DATA LISTING Block Start

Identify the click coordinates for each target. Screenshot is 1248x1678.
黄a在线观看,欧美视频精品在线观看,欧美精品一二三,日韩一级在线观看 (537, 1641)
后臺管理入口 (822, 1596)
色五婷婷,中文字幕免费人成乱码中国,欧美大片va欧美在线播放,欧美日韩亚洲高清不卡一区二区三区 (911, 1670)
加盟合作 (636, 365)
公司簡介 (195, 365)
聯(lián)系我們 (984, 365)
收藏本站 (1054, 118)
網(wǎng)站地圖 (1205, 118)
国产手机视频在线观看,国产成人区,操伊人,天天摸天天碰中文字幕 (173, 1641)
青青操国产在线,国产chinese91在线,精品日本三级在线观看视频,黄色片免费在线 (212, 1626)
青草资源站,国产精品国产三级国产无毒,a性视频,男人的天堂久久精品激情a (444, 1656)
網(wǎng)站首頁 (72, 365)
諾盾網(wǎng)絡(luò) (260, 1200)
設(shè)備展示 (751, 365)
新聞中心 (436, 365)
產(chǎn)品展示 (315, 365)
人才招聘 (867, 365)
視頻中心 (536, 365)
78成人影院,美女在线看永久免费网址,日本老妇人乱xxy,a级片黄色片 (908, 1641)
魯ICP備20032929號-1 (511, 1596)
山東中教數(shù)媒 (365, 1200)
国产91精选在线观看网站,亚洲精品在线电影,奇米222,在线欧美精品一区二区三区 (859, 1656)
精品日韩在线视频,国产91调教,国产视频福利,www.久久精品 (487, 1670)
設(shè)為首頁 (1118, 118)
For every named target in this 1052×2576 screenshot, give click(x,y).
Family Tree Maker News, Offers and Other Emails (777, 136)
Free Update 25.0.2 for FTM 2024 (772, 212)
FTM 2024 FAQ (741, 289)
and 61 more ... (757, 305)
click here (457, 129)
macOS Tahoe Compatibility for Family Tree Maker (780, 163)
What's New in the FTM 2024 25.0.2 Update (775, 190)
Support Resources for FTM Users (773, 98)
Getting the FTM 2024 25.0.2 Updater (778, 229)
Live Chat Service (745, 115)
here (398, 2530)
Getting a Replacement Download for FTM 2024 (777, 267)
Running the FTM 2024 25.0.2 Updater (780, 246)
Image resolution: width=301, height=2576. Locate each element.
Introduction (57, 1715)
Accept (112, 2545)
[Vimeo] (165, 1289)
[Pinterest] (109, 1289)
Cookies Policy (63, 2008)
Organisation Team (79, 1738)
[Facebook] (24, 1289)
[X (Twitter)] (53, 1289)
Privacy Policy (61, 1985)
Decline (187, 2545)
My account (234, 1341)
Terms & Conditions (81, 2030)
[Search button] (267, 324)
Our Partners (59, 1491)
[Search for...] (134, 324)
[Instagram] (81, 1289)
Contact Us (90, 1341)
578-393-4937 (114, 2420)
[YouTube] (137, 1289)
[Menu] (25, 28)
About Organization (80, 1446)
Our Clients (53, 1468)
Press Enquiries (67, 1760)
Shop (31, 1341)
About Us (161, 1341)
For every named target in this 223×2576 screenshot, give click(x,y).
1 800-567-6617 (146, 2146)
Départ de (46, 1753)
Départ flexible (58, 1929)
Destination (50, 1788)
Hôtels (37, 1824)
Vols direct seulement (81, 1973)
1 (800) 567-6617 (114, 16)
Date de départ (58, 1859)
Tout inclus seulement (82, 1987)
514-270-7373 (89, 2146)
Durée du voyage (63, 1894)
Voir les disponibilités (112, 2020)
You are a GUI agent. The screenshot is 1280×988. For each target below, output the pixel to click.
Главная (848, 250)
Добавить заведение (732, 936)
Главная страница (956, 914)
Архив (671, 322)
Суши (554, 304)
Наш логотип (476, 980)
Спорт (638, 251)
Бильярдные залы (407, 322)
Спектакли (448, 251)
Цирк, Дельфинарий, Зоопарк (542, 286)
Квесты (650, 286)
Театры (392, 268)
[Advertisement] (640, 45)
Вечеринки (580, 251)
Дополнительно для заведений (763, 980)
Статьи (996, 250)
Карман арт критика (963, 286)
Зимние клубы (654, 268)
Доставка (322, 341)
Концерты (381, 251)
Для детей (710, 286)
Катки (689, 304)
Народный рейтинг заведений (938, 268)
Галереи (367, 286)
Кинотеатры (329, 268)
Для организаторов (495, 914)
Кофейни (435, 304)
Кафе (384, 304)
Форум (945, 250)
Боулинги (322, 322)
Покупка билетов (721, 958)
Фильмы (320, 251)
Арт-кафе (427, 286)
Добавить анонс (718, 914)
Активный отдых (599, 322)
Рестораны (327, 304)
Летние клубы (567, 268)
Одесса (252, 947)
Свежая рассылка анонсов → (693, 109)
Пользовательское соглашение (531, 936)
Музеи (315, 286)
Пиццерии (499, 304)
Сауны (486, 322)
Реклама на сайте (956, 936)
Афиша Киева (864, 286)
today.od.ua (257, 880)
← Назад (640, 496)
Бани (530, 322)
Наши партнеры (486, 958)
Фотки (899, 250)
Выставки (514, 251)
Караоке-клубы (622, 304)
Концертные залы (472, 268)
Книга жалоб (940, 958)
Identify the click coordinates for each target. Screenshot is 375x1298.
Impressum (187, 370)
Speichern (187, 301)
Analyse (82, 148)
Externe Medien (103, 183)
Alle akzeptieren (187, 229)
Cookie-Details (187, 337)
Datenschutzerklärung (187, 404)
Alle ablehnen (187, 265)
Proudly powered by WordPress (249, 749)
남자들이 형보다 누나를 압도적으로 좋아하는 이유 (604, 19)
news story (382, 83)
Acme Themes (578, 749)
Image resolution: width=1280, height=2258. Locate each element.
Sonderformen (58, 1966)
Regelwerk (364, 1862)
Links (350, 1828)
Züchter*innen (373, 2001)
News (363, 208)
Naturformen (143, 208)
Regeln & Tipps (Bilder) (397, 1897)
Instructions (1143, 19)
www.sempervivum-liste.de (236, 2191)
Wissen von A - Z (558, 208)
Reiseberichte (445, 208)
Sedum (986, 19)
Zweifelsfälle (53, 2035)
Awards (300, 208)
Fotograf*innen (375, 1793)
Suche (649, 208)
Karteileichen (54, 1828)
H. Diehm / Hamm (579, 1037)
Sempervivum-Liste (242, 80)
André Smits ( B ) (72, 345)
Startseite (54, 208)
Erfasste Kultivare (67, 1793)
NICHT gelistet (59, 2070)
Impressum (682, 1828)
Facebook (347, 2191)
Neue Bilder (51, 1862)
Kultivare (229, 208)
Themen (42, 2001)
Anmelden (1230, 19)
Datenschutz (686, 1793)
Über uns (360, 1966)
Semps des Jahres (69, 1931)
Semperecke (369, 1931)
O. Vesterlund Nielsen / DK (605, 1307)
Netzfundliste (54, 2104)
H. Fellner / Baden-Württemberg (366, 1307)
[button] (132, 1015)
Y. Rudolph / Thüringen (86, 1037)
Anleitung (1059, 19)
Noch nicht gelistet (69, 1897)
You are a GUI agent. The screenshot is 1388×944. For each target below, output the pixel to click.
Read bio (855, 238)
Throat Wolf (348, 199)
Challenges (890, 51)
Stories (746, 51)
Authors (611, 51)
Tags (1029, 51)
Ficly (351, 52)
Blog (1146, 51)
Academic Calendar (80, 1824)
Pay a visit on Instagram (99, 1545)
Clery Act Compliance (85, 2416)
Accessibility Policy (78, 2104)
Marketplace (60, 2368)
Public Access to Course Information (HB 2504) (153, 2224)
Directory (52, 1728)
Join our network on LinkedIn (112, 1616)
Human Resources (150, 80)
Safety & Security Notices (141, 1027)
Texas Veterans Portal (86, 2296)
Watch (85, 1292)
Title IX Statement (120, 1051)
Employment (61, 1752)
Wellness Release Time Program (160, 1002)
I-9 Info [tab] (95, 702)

DATA LISTING Block End

▶ **ABOUT THIS TASK**
Reproduce, exactly as they stand in the data above, the lines from the one that holds "Дополнительно для заведений (763, 980)" to the one that holds "Боулинги (322, 322)", inclusive.

▶ **ANSWER SPACE**
Дополнительно для заведений (763, 980)
Статьи (996, 250)
Карман арт критика (963, 286)
Зимние клубы (654, 268)
Доставка (322, 341)
Концерты (381, 251)
Для детей (710, 286)
Катки (689, 304)
Народный рейтинг заведений (938, 268)
Галереи (367, 286)
Кинотеатры (329, 268)
Для организаторов (495, 914)
Кофейни (435, 304)
Кафе (384, 304)
Форум (945, 250)
Боулинги (322, 322)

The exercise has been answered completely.